There's nothing incorrect about my assertion. If it were to actually take many GPUs to service one query, then there is no mass scale cost viable consumer product. That's just a clear economic fact. Regardless if a model could be theoretically spun up in a cost inefficient manner.

And even 100s of GB of VRAM is not far off from consumer hardware. Look at how quickly graphics ram has expanded over time. About ~10x in ~10 years for high end cards, at a cursory glance at various Nvidia cards. At the same trajectory we could see a 400GB vram card within the next decade (though lots of assumptions)

2 comments

> I assume once a model is loaded, many queries can be serviced by that model quickly.

Depends. If you have room to load the whole model, yes. If you need to swap in and out parts of the model, then it matters if you have enough RAM.
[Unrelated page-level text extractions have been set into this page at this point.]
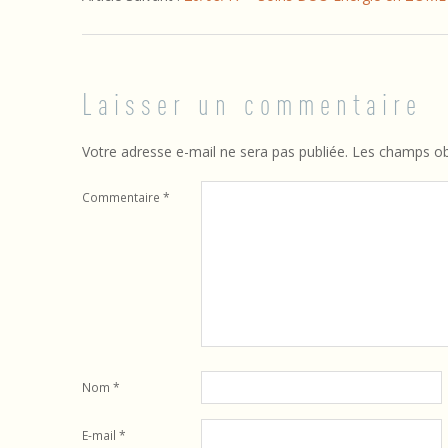
é
d
i
Laisser un commentaire
t
Votre adresse e-mail ne sera pas publiée.
Les champs obl
a
Commentaire
*
t
i
o
n
p
Nom
*
o
E-mail
*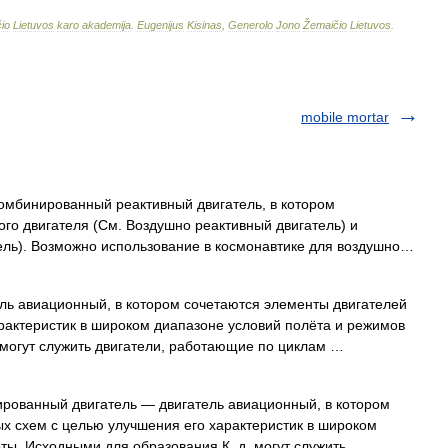
io
Lietuvos
karo
akademija
.
Eugenijus
Kisinas
,
Generolo
Jono
Žemaičio
Lietuvos
.
mobile mortar
нированный реактивный двигатель, в котором
го двигателя (См. Воздушно реактивный двигатель) и
тель). Возможно использование в космонавтике для воздушно…
ль авиационный, в котором сочетаются элементы двигателей
рактеристик в широком диапазоне условий полёта и режимов
 могут служить двигатели, работающие по циклам …
ованный двигатель — двигатель авиационный, в котором
х схем с целью улучшения его характеристик в широком
ты. Исходными для образования К. д. могут служить …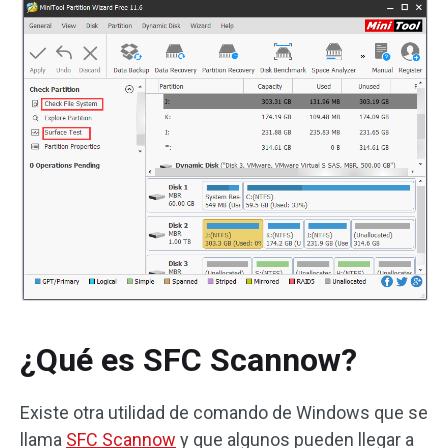
¿Qué es SFC Scannow?
Existe otra utilidad de comando de Windows que se
llama
SFC Scannow
y que algunos pueden llegar a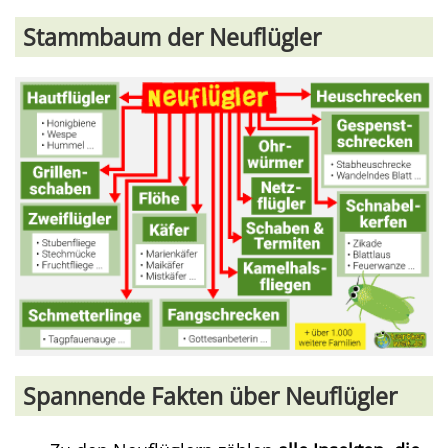
Stammbaum der Neuflügler
Spannende Fakten über Neuflügler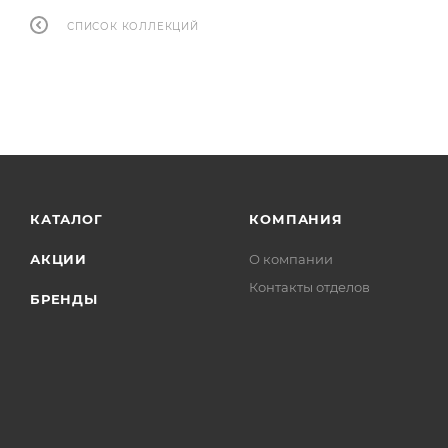
СПИСОК КОЛЛЕКЦИЙ
КАТАЛОГ
КОМПАНИЯ
АКЦИИ
О компании
Контакты отделов
БРЕНДЫ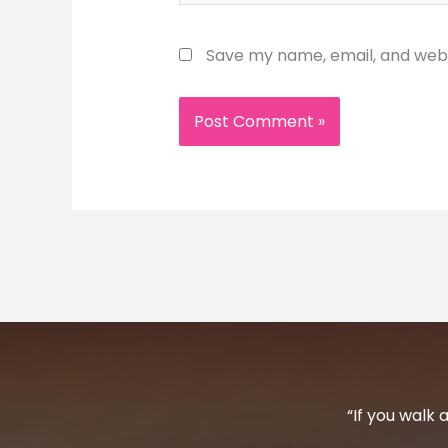
Save my name, email, and websi
“If you walk 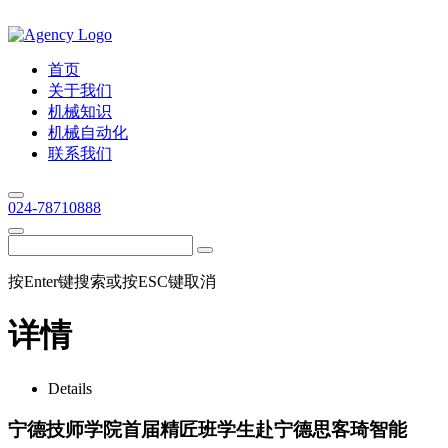
首页
关于我们
机械知识
机械自动化
联系我们
024-78710888
按Enter键搜索或按ESC键取消
详情
Details
宁德技师学院首届精匠班学生赴宁德思客琦智能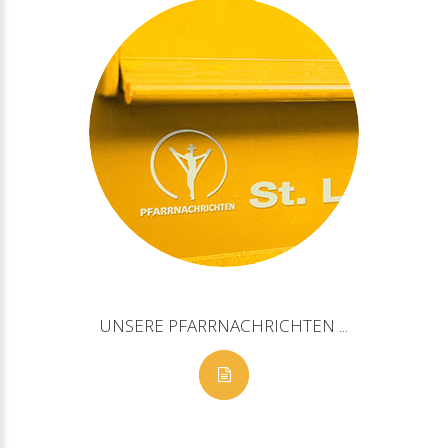
UNSERE
PFARRNACHRICHTEN
...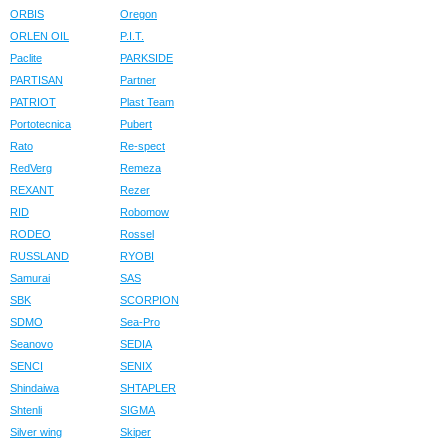
ORBIS
Oregon
ORLEN OIL
P.I.T.
Paclite
PARKSIDE
PARTISAN
Partner
PATRIOT
Plast Team
Portotecnica
Pubert
Rato
Re-spect
RedVerg
Remeza
REXANT
Rezer
RID
Robomow
RODEO
Rossel
RUSSLAND
RYOBI
Samurai
SAS
SBK
SCORPION
SDMO
Sea-Pro
Seanovo
SEDIA
SENCI
SENIX
Shindaiwa
SHTAPLER
Shtenli
SIGMA
Silver wing
Skiper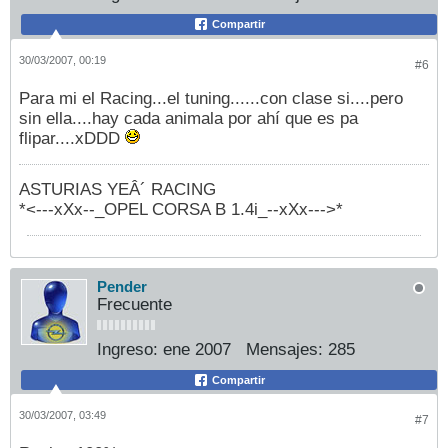
Compartir
30/03/2007, 00:19
#6
Para mi el Racing...el tuning......con clase si....pero
sin ella....hay cada animala por ahí que es pa
flipar....xDDD
ASTURIAS YEÂ´ RACING
*<---xXx--_OPEL CORSA B 1.4i_--xXx--->*
Pender
Frecuente
Ingreso:
ene 2007
Mensajes:
285
Compartir
30/03/2007, 03:49
#7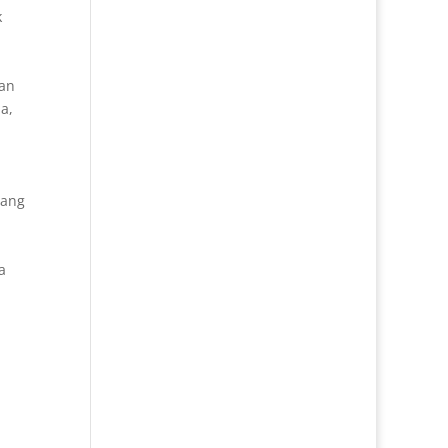
k
lan
a,
yang
a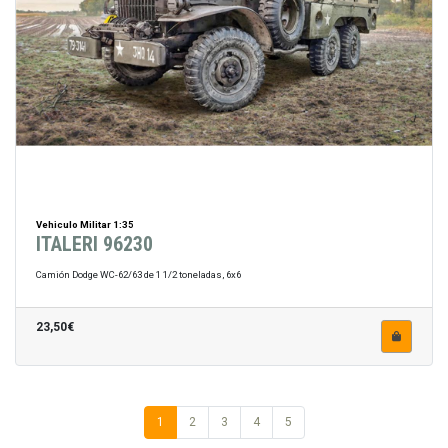
Vehiculo Militar 1:35
ITALERI 96230
Camión Dodge WC-62/63 de 1 1/2 toneladas, 6x6
23,50€
1
2
3
4
5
You really are like a chatbot... look at the last three node sizes and the density of ram in them. It's not gonna happen as fast as you dream about it especially not with the discounts of the last Gens. The hope is to go to fp4 if you want to run it on consumer hardware and we are still not talking to about 2-3 cards. Why not at least try to Google before hammering down on stupid and uninformed hot takes?